« On m’a volé mon procès ! ». Une femme, privée de la possibilité d’assister au procès de son ex-compagnon, a demandé mercredi au tribunal judiciaire de Paris de condamner l’État pour les graves dysfonctionnements dont elle estime avoir été victime.
Elle a pris la parole en dernier, après avoir demandé si elle pouvait prononcer un mot au tribunal. « Quand j’ai porté plainte, j’avais foi en la justice », a déclaré à la barre Khadija, qui n’a pas souhaité donner son nom de famille. « Je voulais le voir dans le box, je voulais entendre le mot condamné. Mais on m’a volé mon procès », a poursuivi la jeune femme.
En 2017, elle avait porté plainte contre son ex-conjoint pour viols, tortures et actes de barbarie. Le juge d’instruction, chargé des investigations, a ordonné son renvoi devant la cour d’assises de la Haute-Vienne, mais Khadija n’a pas été informée de la date du procès. Elle apprend, en septembre 2020, par les médias, que le procès est en cours.
La convocation avait été envoyée à une mauvaise adresse et « le parquet ne fait rien », s’est étonnée l’avocate de Khadija à l’audience. « Personne n’a cherché à la contacter par un autre biais, alors que la police avait son numéro de téléphone », a rappelé Me Pauline Rongier.
« L’État ne peut pas être considéré comme fautif »

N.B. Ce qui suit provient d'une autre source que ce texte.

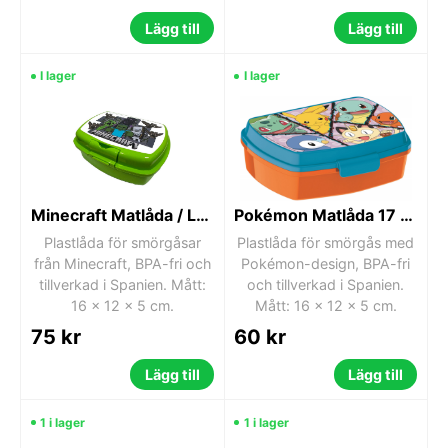
Lägg till
Lägg till
I lager
I lager
Minecraft Matlåda / Lunchlåda
Pokémon Matlåda 17 cm Lunchlåda / Matlåda
Plastlåda för smörgåsar
Plastlåda för smörgås med
från Minecraft, BPA-fri och
Pokémon-design, BPA-fri
tillverkad i Spanien. Mått:
och tillverkad i Spanien.
16 x 12 x 5 cm.
Mått: 16 x 12 x 5 cm.
75 kr
60 kr
Lägg till
Lägg till
1 i lager
1 i lager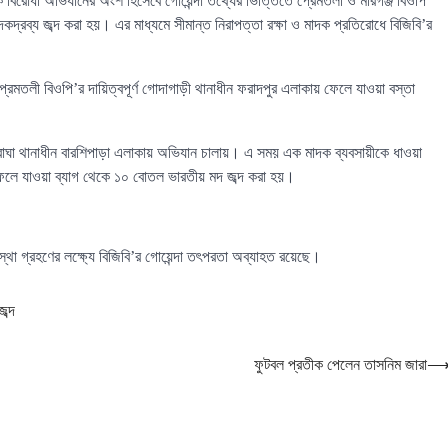
াদক বিরোধী অভিযানের অংশ হিসেবে গোয়েন্দা তথ্যের ভিত্তিতে প্রেমতলী ও মীরগঞ্জ বিওপি
্রব্য জব্দ করা হয়। এর মাধ্যমে সীমান্ত নিরাপত্তা রক্ষা ও মাদক প্রতিরোধে বিজিবি’র
প্রেমতলী বিওপি’র দায়িত্বপূর্ণ গোদাগাড়ী থানাধীন ফরাদপুর এলাকায় ফেলে যাওয়া বস্তা
াঘা থানাধীন বারশিপাড়া এলাকায় অভিযান চালায়। এ সময় এক মাদক ব্যবসায়ীকে ধাওয়া
ফেলে যাওয়া ব্যাগ থেকে ১০ বোতল ভারতীয় মদ জব্দ করা হয়।
বস্থা গ্রহণের লক্ষ্যে বিজিবি’র গোয়েন্দা তৎপরতা অব্যাহত রয়েছে।
ব্দ
ফুটবল প্রতীক পেলেন তাসনিম জারা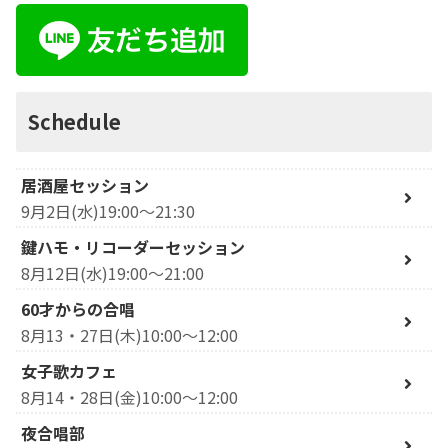
Schedule
居酒屋セッション
9月2日(水)19:00～21:30
鍵ハモ・リコーダーセッション
8月12日(水)19:00～21:00
60才からの合唱
8月13・27日(木)10:00～12:00
女子歌カフェ
8月14・28日(金)10:00～12:00
夜合唱部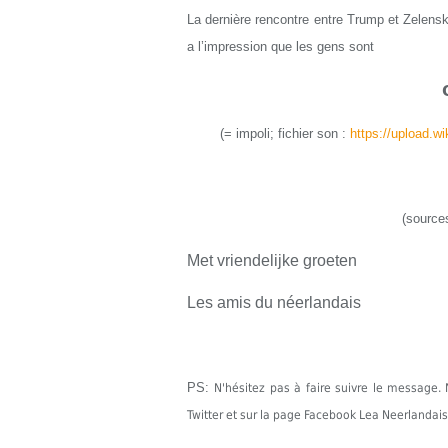
La dernière rencontre entre Trump et Zelensk
a l’impression que les gens sont
(
=
impoli
;
fichier son :
https://upload.w
(source
Met vriendelijke groeten
Les amis du néerlandais
PS:
N'hésitez pas à faire suivre le messag
Twitter et sur la page Facebook Lea Neerlandais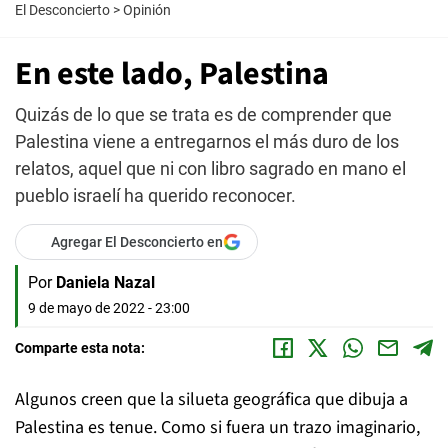
El Desconcierto
>
Opinión
En este lado, Palestina
Quizás de lo que se trata es de comprender que
Palestina viene a entregarnos el más duro de los
relatos, aquel que ni con libro sagrado en mano el
pueblo israelí ha querido reconocer.
Agregar El Desconcierto en
Por
Daniela Nazal
9 de mayo de 2022 - 23:00
Comparte esta nota:
Algunos creen que la silueta geográfica que dibuja a
Palestina es tenue. Como si fuera un trazo imaginario,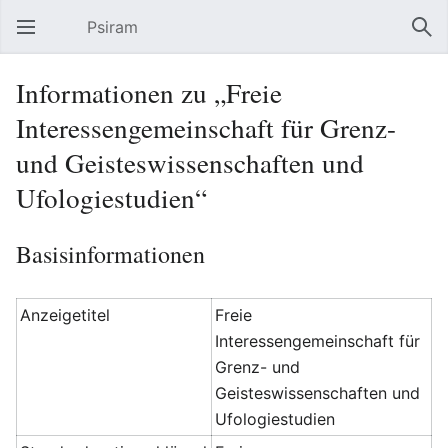
Psiram
Hauptmenü öffnen
Suc
Informationen zu „Freie
Interessengemeinschaft für Grenz-
und Geisteswissenschaften und
Ufologiestudien“
Basisinformationen
Anzeigetitel
Freie
Interessengemeinschaft für
Grenz- und
Geisteswissenschaften und
Ufologiestudien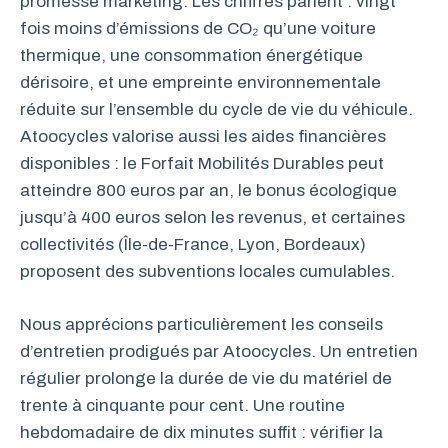
promesse marketing. Les chiffres parlent : vingt
fois moins d’émissions de CO₂ qu’une voiture
thermique, une consommation énergétique
dérisoire, et une empreinte environnementale
réduite sur l’ensemble du cycle de vie du véhicule.
Atoocycles valorise aussi les aides financières
disponibles : le Forfait Mobilités Durables peut
atteindre 800 euros par an, le bonus écologique
jusqu’à 400 euros selon les revenus, et certaines
collectivités (Île-de-France, Lyon, Bordeaux)
proposent des subventions locales cumulables.
Nous apprécions particulièrement les conseils
d’entretien prodigués par Atoocycles. Un entretien
régulier prolonge la durée de vie du matériel de
trente à cinquante pour cent. Une routine
hebdomadaire de dix minutes suffit : vérifier la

Malgré les demandes de Khadija, le procès s’est poursuivi sans elle. Son ex-conjoint a été condamné à huit ans de prison pour les violences, mais a été relaxé des accusations de viols. « Comment condamner quelqu’un pour viol conjugal quand on n’a pas de victime ? », a interrogé Me Pauline Rongier. « C’était un boulevard pour la défense ! La cour d’assises aurait dû s’assurer que la victime avait été informée du procès », a-t-elle poursuivi dans sa plaidoirie.
À l’audience, la représentante de l’État a nié tout manquement dans cette affaire. « Ce qui est reproché ici, c’est tout simplement l’acquittement de Monsieur B. et le fait que le parquet n’ait pas fait appel », a-t-elle plaidé avant de conclure : « En aucun cas, les droits de la victime n’ont été bafoués. Elle n’est pas victime de l’État, mais de Monsieur B. ».
Même constat pour le procureur de la République, qui a considéré, au terme d’une très courte intervention, que « l’État ne peut pas être considéré comme fautif ».
Décision le 21 mai
Dans cette affaire, la Cour de cassation a reconnu, en juin 2021, que les démarches nécessaires n’avaient pas été engagées pour contacter et convoquer la victime au procès. La décision du tribunal judiciaire quant à la responsabilité de l’État sera rendue le 21 mai.
En attendant, Khadija et son avocate ont saisi la Cour européenne des droits de l’Homme (CEDH), pour qu’elle puisse intervenir après l’épuisement des recours en France.
L’ex-compagnon de Khadija, en situation irrégulière en France, a été expulsé vers le Maroc à sa sortie de prison en février 2024. Mais il continue de la menacer ainsi que sa famille et son avocate.